[EXCERPTED RECORDS]:
= = = = =

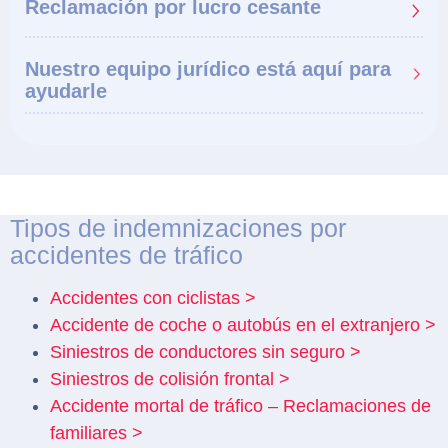
Reclamación por lucro cesante
Nuestro equipo jurídico está aquí para
ayudarle
Tipos de indemnizaciones por
accidentes de tráfico
Accidentes con ciclistas >
Accidente de coche o autobús en el extranjero >
Siniestros de conductores sin seguro >
Siniestros de colisión frontal >
Accidente mortal de tráfico – Reclamaciones de
familiares >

= = = = =

[WHAT YOU SHOULD DO]:
Lines above containing "tráfico": give their number only.

[ANSWER]:
2